• **Stored data**:

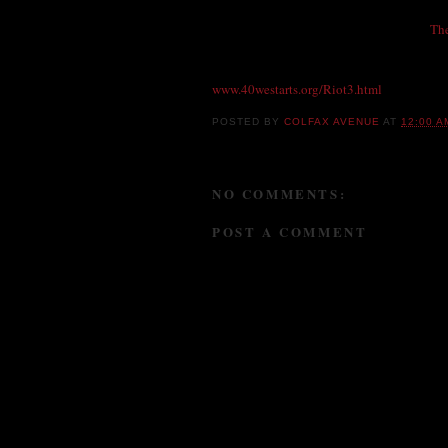
40 Wes
Sat., October 11th, 7pm, 40W Gallery &
Th
India, rich with the aroma of Tandoori Chic
table performance. Plus, handmade jewelry, 
www.40westarts.org/
Riot3.html
POSTED BY
COLFAX AVENUE
AT
12:00 A
NO COMMENTS:
POST A COMMENT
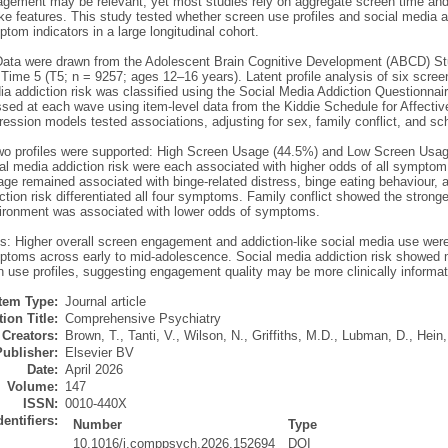
gement may be relevant, yet most studies rely on aggregate screen time and 
ike features. This study tested whether screen use profiles and social media a
tom indicators in a large longitudinal cohort.
ata were drawn from the Adolescent Brain Cognitive Development (ABCD) Stu
Time 5 (T5; n = 9257; ages 12–16 years). Latent profile analysis of six scree
ia addiction risk was classified using the Social Media Addiction Questionnai
sed at each wave using item-level data from the Kiddie Schedule for Affectiv
gression models tested associations, adjusting for sex, family conflict, and s
wo profiles were supported: High Screen Usage (44.5%) and Low Screen Usag
al media addiction risk were each associated with higher odds of all symptom 
e remained associated with binge-related distress, binge eating behaviour, an
tion risk differentiated all four symptoms. Family conflict showed the strong
ironment was associated with lower odds of symptoms.
s: Higher overall screen engagement and addiction-like social media use wer
ptoms across early to mid-adolescence. Social media addiction risk showed m
 use profiles, suggesting engagement quality may be more clinically informat
Item Type:
Journal article
ion Title:
Comprehensive Psychiatry
Creators:
Brown, T.
,
Tanti, V.
,
Wilson, N.
,
Griffiths, M.D.
,
Lubman, D.
,
Hein,
Publisher:
Elsevier BV
Date:
April 2026
Volume:
147
ISSN:
0010-440X
dentifiers:
Number
Type
10.1016/j.comppsych.2026.152694
DOI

• **Work order**:
Wherever the word "symptoms" appears in a line of the data, copy that line.

• **Task response**:
tion risk differentiated all four symptoms. Family conflict showed the strong
ironment was associated with lower odds of symptoms.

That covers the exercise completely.